How to modify the code for object detection?

Hello, I already finished course a few months ago and I started making some practice. My question is, I don’t know how to modify Zombie Detection assignment for my project. Let me briefly describe the properties:

  • In zombie detection assignment we have one class, but in my personal project I have 4 different classes, which part of the code should be modified?
    (I believe the picture below is the part I have to rewrite but I just wanted to hear the thoughts of other people)

  • In zombie detection assignment we always have one object in the picture, in my project one to four different objects could be in the same picture, how should I approach it?

  • Since we have only zombies in picture, we did not give any label for the bounding boxes, what approach we can use for this purpose?

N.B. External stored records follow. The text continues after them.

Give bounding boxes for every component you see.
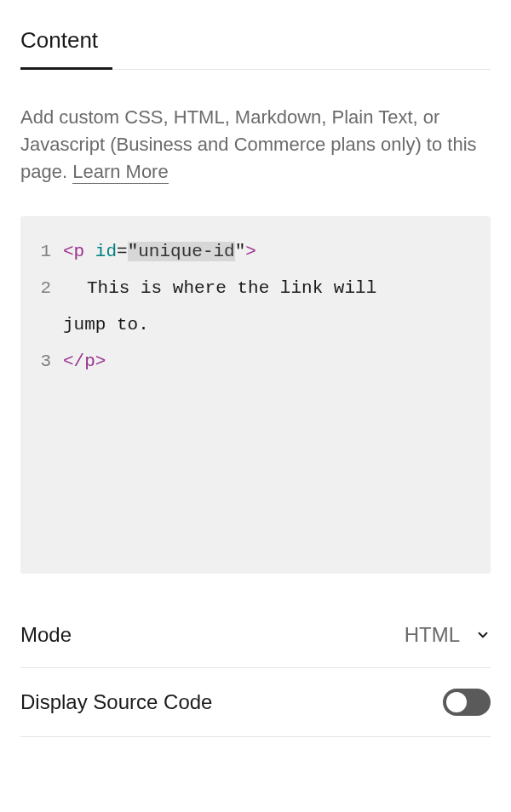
display-source-toggle[interactable] [443,689,491,716]
tab-header: Content [20,20,491,70]
code-content: jump to. [63,306,477,343]
mode-value: HTML [405,623,460,647]
learn-more-link[interactable]: Learn More [72,161,169,184]
line-number: 3 [34,343,63,380]
code-editor[interactable]: 1 <p id="unique-id"> 2 This is where the… [20,216,491,574]
code-content: This is where the link will [63,270,477,306]
display-source-label: Display Source Code [20,690,212,714]
line-number: 1 [34,233,63,270]
mode-label: Mode [20,623,72,647]
code-line-2-wrap: jump to. [34,306,477,343]
code-line-1: 1 <p id="unique-id"> [34,233,477,270]
code-line-2: 2 This is where the link will [34,270,477,306]
code-content: </p> [63,343,477,380]
line-number-empty [34,306,63,343]
mode-setting-row[interactable]: Mode HTML [20,603,491,668]
tab-content[interactable]: Content [20,20,98,69]
code-content: <p id="unique-id"> [63,233,477,270]
toggle-knob [446,692,467,712]
description-text: Add custom CSS, HTML, Markdown, Plain Te… [20,104,491,186]
mode-value-container: HTML [405,623,491,647]
chevron-down-icon [475,627,491,643]
code-line-3: 3 </p> [34,343,477,380]
display-source-setting-row: Display Source Code [20,668,491,737]
line-number: 2 [34,270,63,306]
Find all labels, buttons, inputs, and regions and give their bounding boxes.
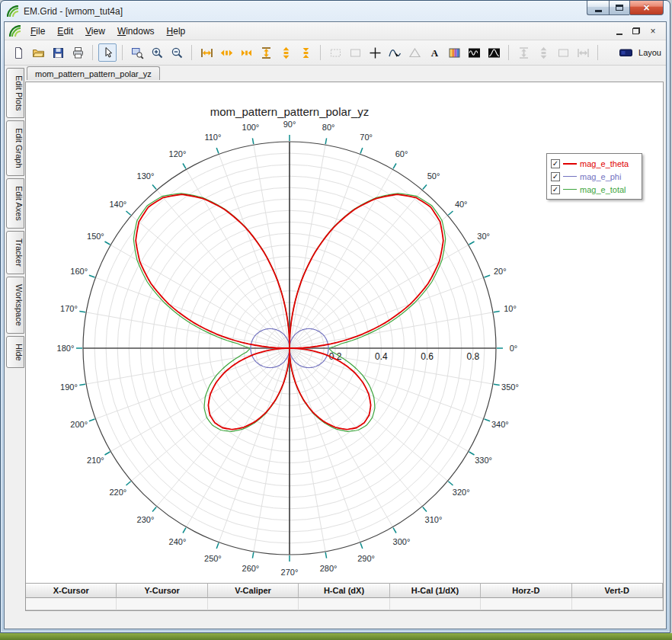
legend-label-mag_e_phi: mag_e_phi (580, 172, 621, 181)
svg-text:A: A (430, 47, 438, 59)
zoom-window-button[interactable] (128, 43, 146, 62)
svg-text:0°: 0° (510, 344, 518, 353)
legend-checkbox-mag_e_theta[interactable]: ✓ (551, 159, 560, 168)
svg-text:120°: 120° (169, 149, 187, 158)
zoom-window-icon (131, 46, 144, 59)
collapse-x-button[interactable] (237, 43, 255, 62)
side-tab-edit-axes[interactable]: Edit Axes (6, 178, 24, 229)
document-tab[interactable]: mom_pattern_pattern_polar_yz (27, 66, 160, 80)
legend-swatch-mag_e_theta (563, 163, 577, 165)
expand-x-button[interactable] (217, 43, 235, 62)
new-document-button[interactable] (9, 43, 27, 62)
blank-tool-button (554, 43, 572, 62)
print-icon (72, 46, 85, 59)
menu-edit[interactable]: Edit (51, 24, 79, 39)
mdi-restore-button[interactable] (628, 24, 645, 38)
zoom-out-button[interactable] (168, 43, 186, 62)
svg-text:90°: 90° (283, 120, 296, 129)
document-tab-strip: mom_pattern_pattern_polar_yz (25, 66, 664, 82)
layout-button[interactable] (616, 43, 635, 62)
menu-bar: FileEditViewWindowsHelp × (5, 22, 666, 40)
waveform-2-icon (488, 46, 501, 59)
text-annotation-button[interactable]: A (425, 43, 443, 62)
close-button[interactable]: × (629, 1, 664, 15)
waveform-time-button[interactable] (465, 43, 483, 62)
save-button[interactable] (49, 43, 67, 62)
open-button[interactable] (29, 43, 47, 62)
svg-text:260°: 260° (242, 564, 260, 573)
colormap-button[interactable] (445, 43, 463, 62)
zoom-out-icon (171, 46, 184, 59)
horizontal-arrows-gray-icon (577, 46, 590, 59)
chart-title: mom_pattern_pattern_polar_yz (137, 105, 442, 118)
expand-y-button[interactable] (277, 43, 295, 62)
print-button[interactable] (69, 43, 87, 62)
cursor-table-cell (481, 598, 571, 610)
scale-vertical-button (534, 43, 552, 62)
maximize-button[interactable] (609, 1, 629, 15)
mdi-minimize-button[interactable] (611, 24, 628, 38)
cursor-table-header: X-Cursor (26, 583, 117, 598)
zoom-box-button (326, 43, 344, 62)
svg-text:0.6: 0.6 (421, 351, 434, 362)
window-controls: × (587, 1, 664, 15)
legend-label-mag_e_total: mag_e_total (580, 185, 626, 194)
legend-checkbox-mag_e_phi[interactable]: ✓ (551, 172, 560, 181)
cursor-table-header: Vert-D (572, 583, 663, 598)
menu-windows[interactable]: Windows (111, 24, 161, 39)
svg-text:160°: 160° (70, 267, 88, 276)
svg-text:220°: 220° (109, 488, 126, 497)
svg-text:0.8: 0.8 (467, 351, 480, 362)
side-tab-tracker[interactable]: Tracker (6, 231, 24, 274)
side-tab-edit-graph[interactable]: Edit Graph (6, 120, 24, 176)
legend-checkbox-mag_e_total[interactable]: ✓ (551, 185, 560, 194)
mdi-close-button[interactable]: × (645, 24, 661, 38)
save-icon (52, 46, 65, 59)
svg-text:40°: 40° (455, 200, 468, 209)
minimize-button[interactable] (587, 1, 609, 15)
collapse-y-button[interactable] (296, 43, 315, 62)
cursor-table-cell (208, 598, 299, 610)
svg-text:70°: 70° (360, 133, 373, 142)
fit-plot-vertical-button (514, 43, 533, 62)
zoom-in-button[interactable] (148, 43, 166, 62)
cursor-table-cell (117, 598, 207, 610)
svg-text:300°: 300° (393, 537, 411, 546)
menu-help[interactable]: Help (161, 24, 192, 39)
fit-width-icon (200, 46, 213, 59)
svg-text:0.4: 0.4 (375, 351, 388, 362)
select-region-button (346, 43, 364, 62)
toolbar: ALayou (5, 40, 666, 66)
fit-vertical-gray-icon (517, 46, 530, 59)
fit-plot-horizontal-button (574, 43, 592, 62)
cursor-table-cell (26, 598, 117, 610)
legend-row-mag_e_phi: ✓mag_e_phi (551, 170, 638, 183)
crosshair-button[interactable] (366, 43, 384, 62)
title-bar[interactable]: EM.Grid - [wmom_tut4a] × (1, 1, 670, 21)
pointer-tool-button[interactable] (98, 43, 117, 62)
side-tab-workspace[interactable]: Workspace (6, 277, 24, 334)
toolbar-separator (191, 45, 192, 60)
desktop-strip (0, 633, 672, 640)
curve-tracker-button[interactable] (386, 43, 404, 62)
fit-width-button[interactable] (197, 43, 216, 62)
app-window: EM.Grid - [wmom_tut4a] × FileEditViewWin… (0, 0, 670, 633)
menu-items: FileEditViewWindowsHelp (24, 24, 191, 39)
fit-height-button[interactable] (257, 43, 275, 62)
toolbar-separator (597, 45, 598, 60)
menu-view[interactable]: View (79, 24, 111, 39)
layout-label: Layou (638, 48, 661, 57)
legend-label-mag_e_theta: mag_e_theta (580, 159, 629, 168)
side-tab-hide[interactable]: Hide (6, 336, 24, 369)
rectangle-icon (557, 46, 570, 59)
crosshair-icon (369, 46, 382, 59)
svg-text:330°: 330° (475, 456, 492, 465)
svg-text:210°: 210° (87, 456, 104, 465)
app-icon (7, 5, 19, 18)
cursor-table-header: Y-Cursor (117, 583, 207, 598)
svg-text:280°: 280° (320, 564, 338, 573)
waveform-pulse-button[interactable] (485, 43, 503, 62)
menu-file[interactable]: File (24, 24, 51, 39)
side-tab-edit-plots[interactable]: Edit Plots (6, 68, 24, 118)
toolbar-separator (508, 45, 509, 60)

It would be very appreciated if you have can give any example project link that detects multiple objects in one picture, even though I searched a lot, what I found is either very old tutorials or using different techniques we did not learn in this lecture, thank you for your time.

Hi there,

Le me give you my thoughts on these.
The part of the code that needs to be edited seems right to me. You need to annotate the images with four object so the google annotation cant be used, maybe you can use another service to annotate them and have them ready as xml (annotations) +image object (search on google “image annotation multiple objects”). In this search you might also find how to do predictions with bounding box labels.

Another thing you can consider is to check out the YOLO model on DLS specialization, it gives info on detecting multiple objects and bounding boxes.

2 Likes

It is important to recognize that each value predicted by your system is an output of your neural network so the number of objects you want to detect determines the shape of the output layer. If you are just classifying one object, you can have a single output. If you need both class and location, now you need four additional outputs. If you need to detect multiple objects, you need at least 5 values for each object. Historically approaches to multi-object object detection have either subdivided the image (region based approaches) or introduced some kind of detector ‘grid’ (eg YOLO, SSD and MobileNet). To the best of my knowledge there is no one approach to rule them all. Each has strengths and limitations so your choice is driven by your project objectives and constraints. Do you need to run on-device mobile? Near real time? Is avoiding False Positives more or less important than average performance (MAP) ? These will help you decide what characteristics your architecture must incorporate.

2 Likes

Thanks for the answer, I did some research before asking and according to the article here best results can be obtained by using resnet-50 architecture. Just like the article my project is also related with obtaining information from technical drawings and I will search for image annotation as you suggest, again thanks for your time.

1 Like

To be honest I did not think very carefully on the aspects you just specified, before continuing I will consider these questions, thank you.